WHAT THIS TASK INVOLVES: Search the records below for the word "consultants" and show every line where it occurs.

MATERIAL PROVIDED:
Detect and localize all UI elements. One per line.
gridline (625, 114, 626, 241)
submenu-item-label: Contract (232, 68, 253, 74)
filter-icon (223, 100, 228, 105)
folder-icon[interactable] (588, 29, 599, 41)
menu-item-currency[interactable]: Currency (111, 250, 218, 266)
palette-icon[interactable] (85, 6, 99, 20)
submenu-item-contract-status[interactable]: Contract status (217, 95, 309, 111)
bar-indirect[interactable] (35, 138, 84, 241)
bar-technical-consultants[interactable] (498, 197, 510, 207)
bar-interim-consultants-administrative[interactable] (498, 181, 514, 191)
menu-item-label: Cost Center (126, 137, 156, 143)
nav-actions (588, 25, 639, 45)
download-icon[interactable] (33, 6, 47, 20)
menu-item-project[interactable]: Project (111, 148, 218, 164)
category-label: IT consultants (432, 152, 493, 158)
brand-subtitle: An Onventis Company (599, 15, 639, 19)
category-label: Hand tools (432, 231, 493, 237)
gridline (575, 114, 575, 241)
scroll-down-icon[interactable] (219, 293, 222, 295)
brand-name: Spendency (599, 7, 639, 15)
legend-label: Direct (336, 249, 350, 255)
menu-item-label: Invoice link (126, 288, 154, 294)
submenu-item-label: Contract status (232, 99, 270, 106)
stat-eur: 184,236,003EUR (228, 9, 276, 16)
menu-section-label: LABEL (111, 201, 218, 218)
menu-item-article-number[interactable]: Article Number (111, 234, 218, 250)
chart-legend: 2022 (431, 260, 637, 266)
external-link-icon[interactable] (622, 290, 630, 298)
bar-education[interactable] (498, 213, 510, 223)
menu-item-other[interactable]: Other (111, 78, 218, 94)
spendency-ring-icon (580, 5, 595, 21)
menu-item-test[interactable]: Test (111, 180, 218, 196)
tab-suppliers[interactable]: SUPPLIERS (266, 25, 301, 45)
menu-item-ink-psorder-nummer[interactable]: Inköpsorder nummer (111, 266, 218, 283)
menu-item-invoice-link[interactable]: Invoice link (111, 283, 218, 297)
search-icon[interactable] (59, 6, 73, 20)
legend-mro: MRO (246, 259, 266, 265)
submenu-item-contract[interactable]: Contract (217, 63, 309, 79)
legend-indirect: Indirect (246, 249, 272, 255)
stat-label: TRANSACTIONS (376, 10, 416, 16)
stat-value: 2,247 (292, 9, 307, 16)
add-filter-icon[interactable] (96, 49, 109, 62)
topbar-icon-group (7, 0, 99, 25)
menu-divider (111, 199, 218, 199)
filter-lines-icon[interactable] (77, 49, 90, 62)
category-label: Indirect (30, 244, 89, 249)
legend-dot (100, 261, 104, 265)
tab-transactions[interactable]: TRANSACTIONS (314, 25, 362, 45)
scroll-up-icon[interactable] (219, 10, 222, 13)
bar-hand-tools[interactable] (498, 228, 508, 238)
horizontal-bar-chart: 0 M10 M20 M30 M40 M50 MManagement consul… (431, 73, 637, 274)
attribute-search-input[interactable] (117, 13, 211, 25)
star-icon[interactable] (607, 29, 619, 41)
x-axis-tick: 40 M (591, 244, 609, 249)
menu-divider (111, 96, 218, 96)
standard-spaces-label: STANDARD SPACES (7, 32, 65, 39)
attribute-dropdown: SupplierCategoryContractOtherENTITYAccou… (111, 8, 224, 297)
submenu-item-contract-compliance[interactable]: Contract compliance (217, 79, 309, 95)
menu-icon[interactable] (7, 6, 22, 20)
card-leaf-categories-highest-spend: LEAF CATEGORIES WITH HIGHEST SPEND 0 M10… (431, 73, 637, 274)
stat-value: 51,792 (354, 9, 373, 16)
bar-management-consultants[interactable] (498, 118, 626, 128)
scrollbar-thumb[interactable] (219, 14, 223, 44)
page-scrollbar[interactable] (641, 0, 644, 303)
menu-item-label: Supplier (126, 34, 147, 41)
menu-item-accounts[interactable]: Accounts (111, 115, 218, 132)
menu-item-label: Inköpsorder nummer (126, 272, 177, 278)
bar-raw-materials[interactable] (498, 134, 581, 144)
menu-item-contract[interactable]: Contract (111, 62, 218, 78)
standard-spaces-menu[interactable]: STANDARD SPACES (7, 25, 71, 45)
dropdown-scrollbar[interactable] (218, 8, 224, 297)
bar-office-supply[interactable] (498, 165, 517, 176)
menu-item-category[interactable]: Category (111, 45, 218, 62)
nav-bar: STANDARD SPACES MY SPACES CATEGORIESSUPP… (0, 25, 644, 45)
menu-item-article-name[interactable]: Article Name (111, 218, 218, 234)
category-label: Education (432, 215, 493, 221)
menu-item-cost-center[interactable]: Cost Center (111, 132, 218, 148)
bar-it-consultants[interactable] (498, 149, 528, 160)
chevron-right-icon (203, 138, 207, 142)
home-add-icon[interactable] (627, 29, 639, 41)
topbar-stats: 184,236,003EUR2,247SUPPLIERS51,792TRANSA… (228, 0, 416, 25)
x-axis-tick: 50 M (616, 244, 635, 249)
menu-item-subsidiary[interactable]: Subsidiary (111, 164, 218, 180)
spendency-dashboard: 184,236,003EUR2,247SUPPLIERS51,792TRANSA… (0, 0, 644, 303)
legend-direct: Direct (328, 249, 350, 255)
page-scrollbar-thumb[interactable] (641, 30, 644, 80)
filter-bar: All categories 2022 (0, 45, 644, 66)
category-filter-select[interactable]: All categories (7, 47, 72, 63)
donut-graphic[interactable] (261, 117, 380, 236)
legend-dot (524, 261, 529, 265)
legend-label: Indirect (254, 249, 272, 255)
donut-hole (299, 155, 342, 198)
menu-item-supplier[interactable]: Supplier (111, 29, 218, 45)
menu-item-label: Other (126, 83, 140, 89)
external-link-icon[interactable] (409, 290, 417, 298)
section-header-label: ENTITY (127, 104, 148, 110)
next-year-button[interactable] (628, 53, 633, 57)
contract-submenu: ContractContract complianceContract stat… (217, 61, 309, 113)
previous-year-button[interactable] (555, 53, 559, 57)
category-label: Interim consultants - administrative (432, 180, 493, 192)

ANSWER BELOW:
bar-technical-consultants[interactable] (498, 197, 510, 207)
bar-interim-consultants-administrative[interactable] (498, 181, 514, 191)
category-label: IT consultants (432, 152, 493, 158)
bar-management-consultants[interactable] (498, 118, 626, 128)
bar-it-consultants[interactable] (498, 149, 528, 160)
category-label: Interim consultants - administrative (432, 180, 493, 192)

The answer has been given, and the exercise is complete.